In 1934, Vladimir Potemkin was a member of the Soviet delegation to the Assembly of the League of Nations. In the same year he was appointed to the post of the plenipotentiary of the Soviet Union in France. In this position in 1935 he participated in the negotiations and signing of the Franco-Soviet treaty on mutual assistance. In 1936 he signed an agreement to extend the 1934 Franco-Soviet trade agreement.

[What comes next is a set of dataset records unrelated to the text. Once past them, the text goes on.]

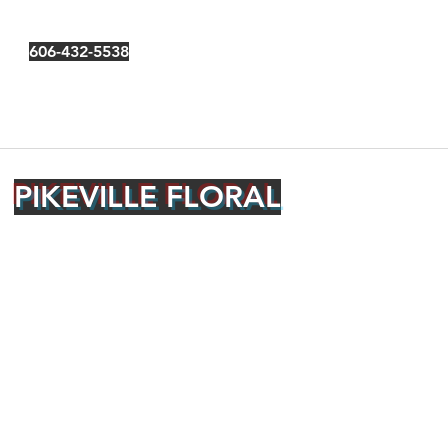
606-432-5538
PIKEVILLE FLORAL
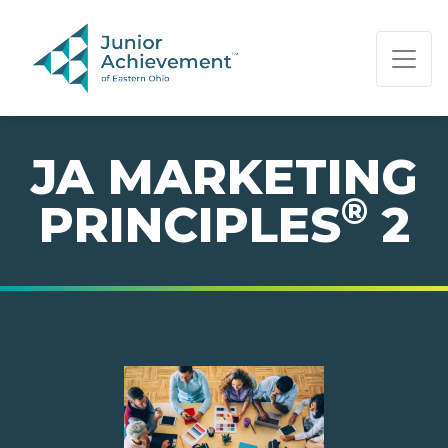
PAGE NAVIGATION:
END OF PAGE NAVIGATION.
JA MARKETING
®
PRINCIPLES
2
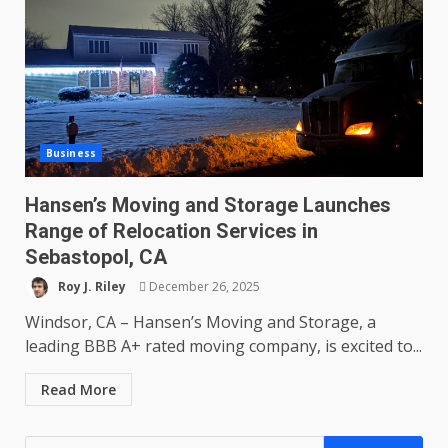
Business
Hansen’s Moving and Storage Launches
Range of Relocation Services in
Sebastopol, CA
Roy J. Riley
December 26, 2025
Windsor, CA – Hansen’s Moving and Storage, a
leading BBB A+ rated moving company, is excited to...
Read More
Search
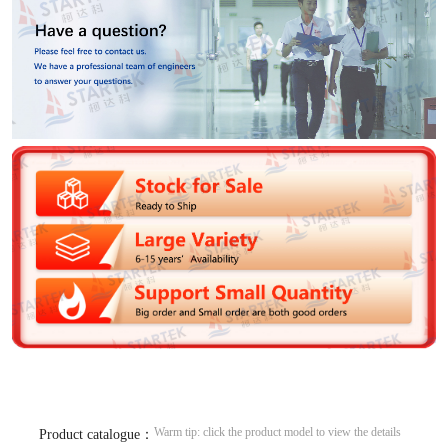
Warm tip: click the product model to view the details
Product catalogue：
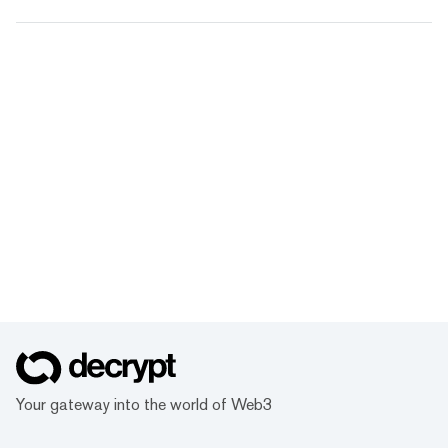
Your gateway into the world of Web3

==Commissar of Education and later career==
He was Member of the Central Executive Committee of the Soviet Union from 1935. In 1937 he returned to work in Moscow, taking the post of First Deputy People's Commissar for Foreign Affairs of the USSR. In the same year he was elected a deputy of the Supreme Council of the Soviet Union. In 1939 he was elected a member of the Central Committee of the All-Union Communist Party (b). As First Deputy People's Commissar for Foreign Affairs, he took part in a number of important military negotiations, including the Moscow negotiations of 1939 and the Soviet–Turkish negotiations aimed at keeping Turkey from participating in the coming World War II.

From February 28, 1940, until his death on February 23, 1946, he was the People's Commissar of Education of the RSFSR. On Potemkin's initiative, the Academy of Pedagogical Sciences of the RSFSR was established in 1943, and he was its first president. In the same year he was elected a full member of the Academy of Sciences of the Soviet Union.

Vladimir Potemkin died on 23 February 1946. His ashes were buried in the Red Square near the Kremlin Wall Necropolis.

==Works==
Potemkin's most important academic work has been a three volume study of international diplomacy, published after 1940 by Stalin's order and covering the period until 1939.